Internal communication improves with neuroscience

Everyone would love an empathic boss, someone who really listens to you. Thanks to neuroscience, organisations can improve leadership and internal communication.

While neuromarketing is increasingly used to better understand consumers’ behaviours and address their emotions, neuroscience principles are being more and more leveraged to scrutinise corporate relations, in search for new ways to enhance internal climate, improve staff engagement and commitment.

Let’s consider ATM, the Italian transportation business that worked with Università Cattolica di Milano to analyse some internal dynamics through neuroscience, specifically interactions between managers and subordinates during 1:1 perfomance evaluation meetings. They normally are emotionally intense situations, causing some distress both to the judger and the judged.

At first, ATM recorded managers to subordinates meetings to prepare a semantic map of their conversations, thus isolating topics, tones and correlations. Then, a group of volunteers joined the meetings wearing the equipment to measure individual brain activity through electroencephalography, and some parameters including heart rate and skin conductance. Main goal was to understand under which conditions the two people – better, their brains – were perfectly harmonised, creating a real empathy between the two.

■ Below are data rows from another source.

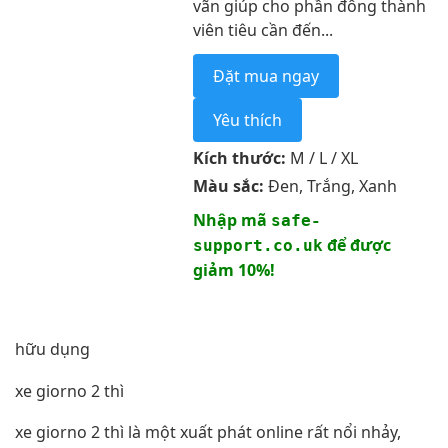
vãn giúp cho phần đông thành
viên tiêu cần đến...
Đặt mua ngay
Yêu thích
Kích thước:
M / L / XL
Màu sắc:
Đen, Trắng, Xanh
Nhập mã
safe-
để được
support.co.uk
giảm 10%!
hữu dụng
xe giorno 2 thì
xe giorno 2 thì là một xuất phát online rất nổi nhảy,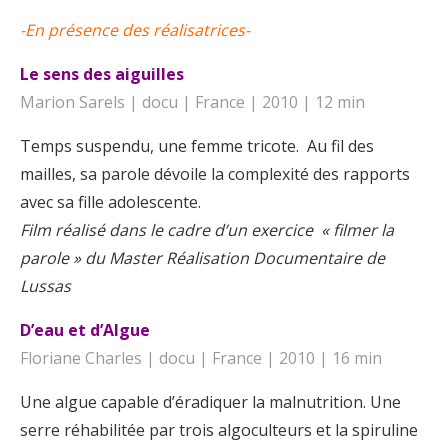
-En présence des réalisatrices-
Le sens des aiguilles
Marion Sarels | docu | France | 2010 | 12 min
Temps suspendu, une femme tricote. Au fil des
mailles, sa parole dévoile la complexité des rapports
avec sa fille adolescente.
Film réalisé dans le cadre d’un exercice « filmer la
parole » du Master Réalisation Documentaire de
Lussas
D’eau et d’Algue
Floriane Charles | docu | France | 2010 | 16 min
Une algue capable d’éradiquer la malnutrition. Une
serre réhabilitée par trois algoculteurs et la spiruline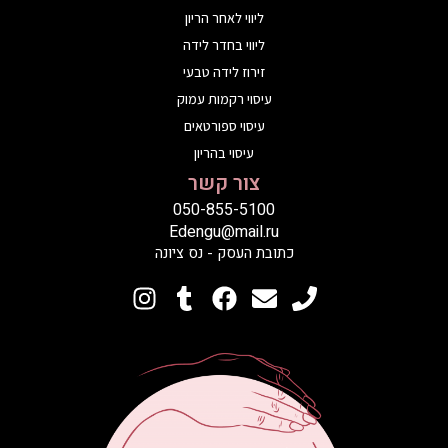
ליווי לאחר הריון
ליווי בחדר לידה
זירוז לידה טבעי
עיסוי רקמות עמוק
עיסוי ספורטאים
עיסוי בהריון
צור קשר
050-855-5100
Edengu@mail.ru
כתובת העסק - נס ציונה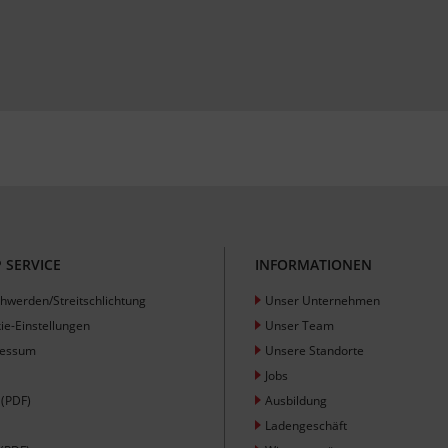
 SERVICE
INFORMATIONEN
hwerden/Streitschlichtung
Unser Unternehmen
ie-Einstellungen
Unser Team
ressum
Unsere Standorte
Jobs
(PDF)
Ausbildung
Ladengeschäft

Trials proved that the best possible brain synchrony springs when the manager shows a collaborative attitude, when the conversation is about future and shared projects, when the evaluation is not the ultimate scope, but the starting point of the meeting. These may not stand out as surprising outcomes, but the availability of scientific data makes the project quite interesting.

By debriefing results, ATM succeeded in evolving some elements in the performance evaluation process, introduce some new leadership-oriented trainings, and improve internal communication.